What you need to do: In the entries below, find the line containing "You are a GUI agent. The screenshot is 1240×2576.", then copy it and every later line exactly, ending with the last line.

Records for this exercise section start

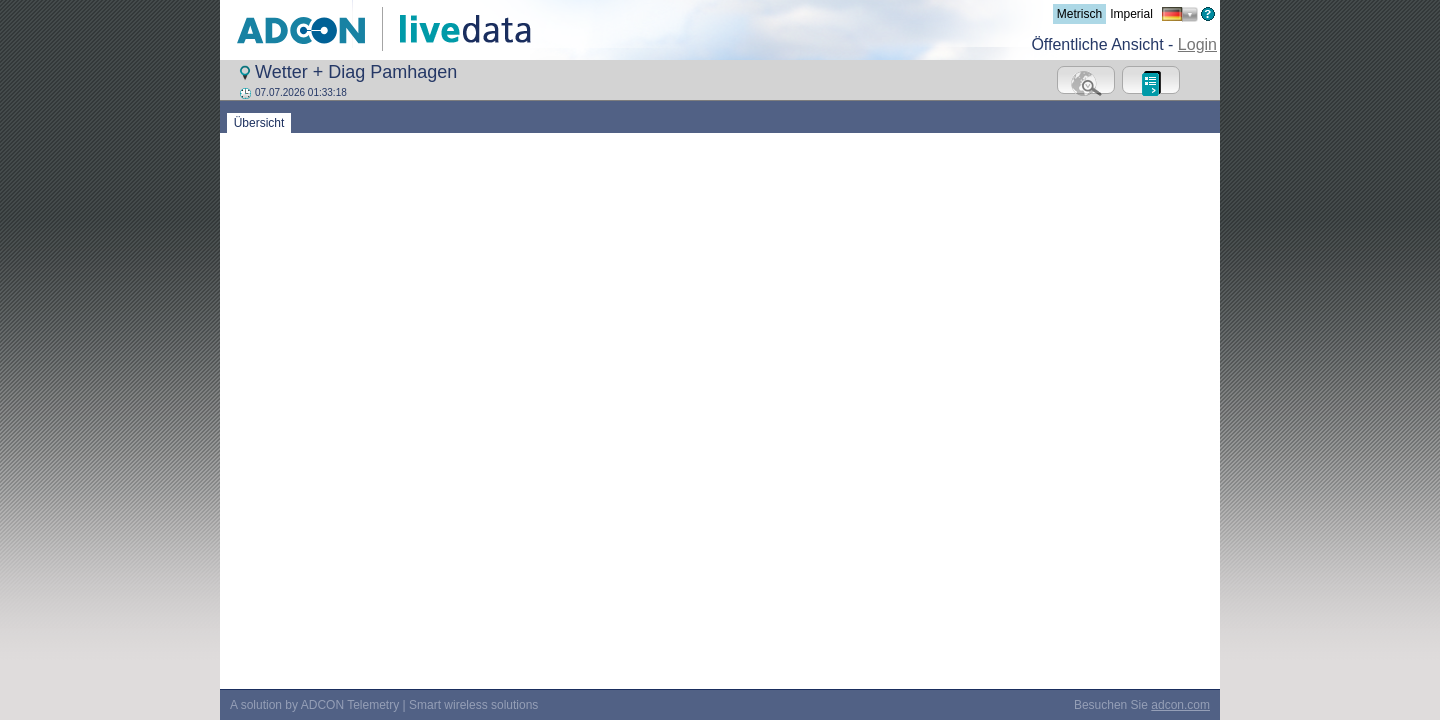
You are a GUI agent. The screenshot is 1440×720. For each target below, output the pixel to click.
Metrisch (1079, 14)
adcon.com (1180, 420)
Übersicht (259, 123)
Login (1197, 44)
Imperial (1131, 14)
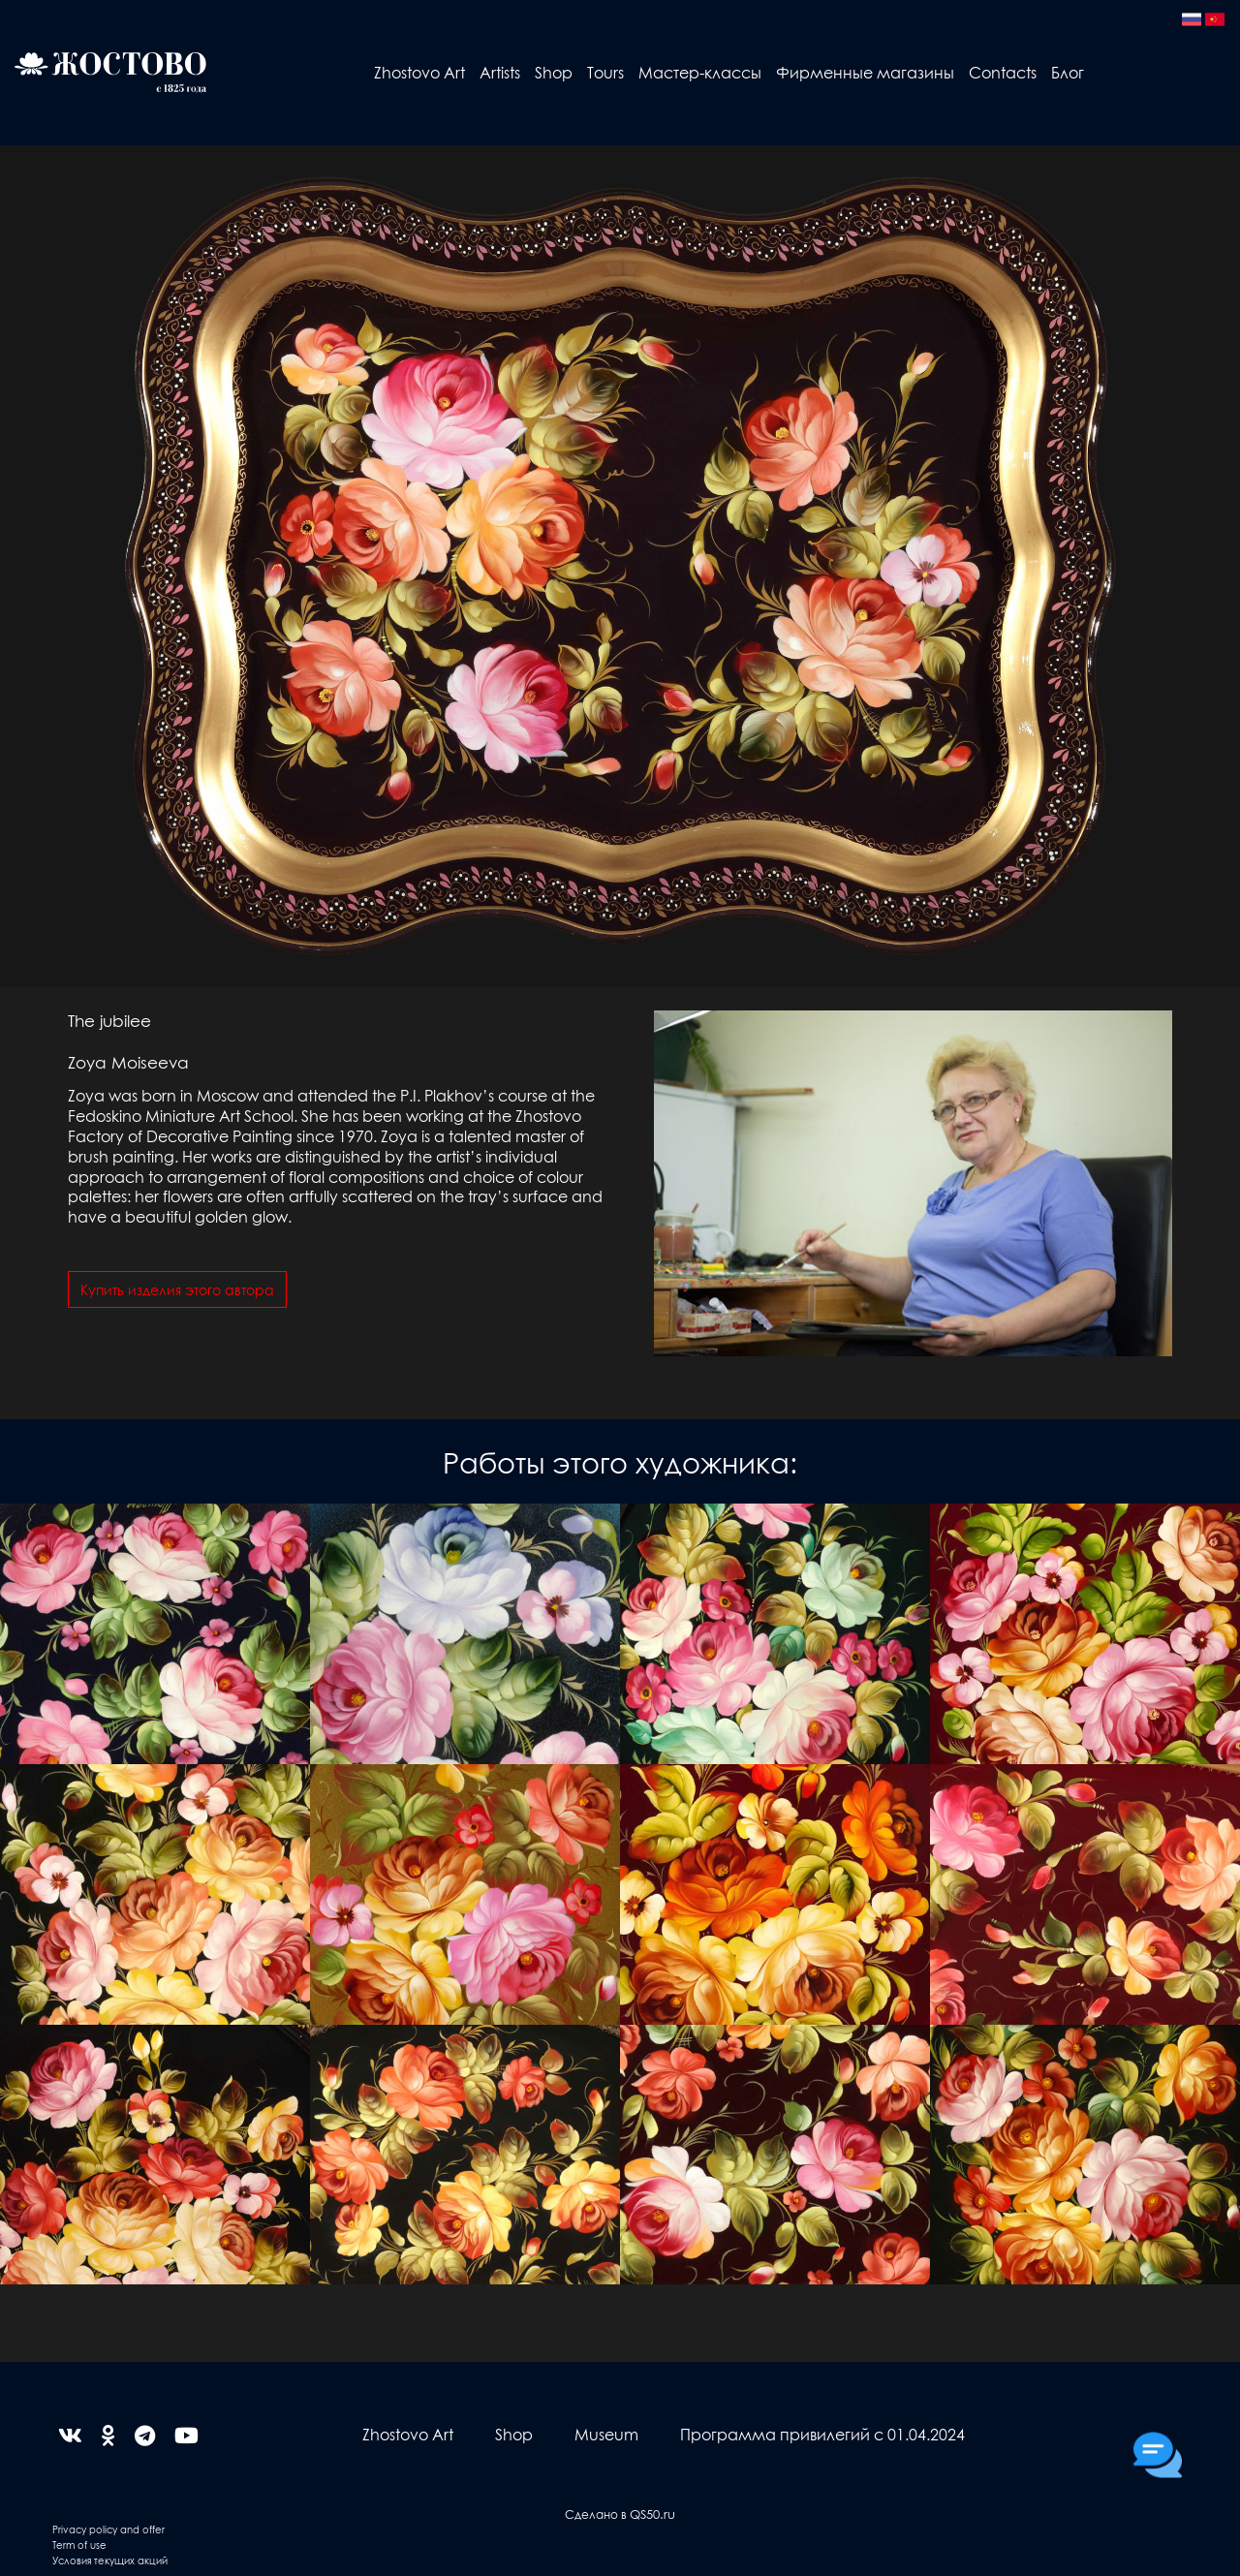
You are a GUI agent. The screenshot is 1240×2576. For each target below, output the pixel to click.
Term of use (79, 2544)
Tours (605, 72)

Records for this exercise section end

Response for this exercise:
You are a GUI agent. The screenshot is 1240×2576. For each target below, output the pixel to click.
Term of use (79, 2544)
Tours (605, 72)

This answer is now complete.